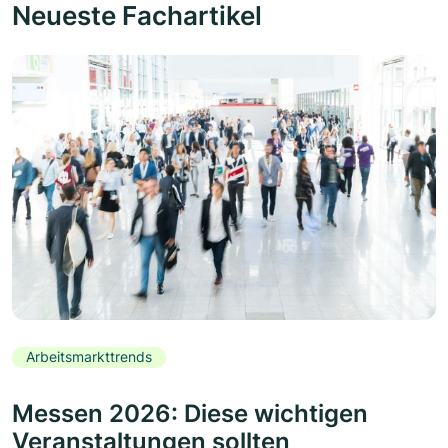
Neueste Fachartikel
Arbeitsmarkttrends
Messen 2026: Diese wichtigen
Veranstaltungen sollten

Task brief
From the line with "Messen 2026: Diese wichtigen" to the final line of the data above, please reproduce every line exactly and add nothing.

Result for this exercise
Messen 2026: Diese wichtigen
Veranstaltungen sollten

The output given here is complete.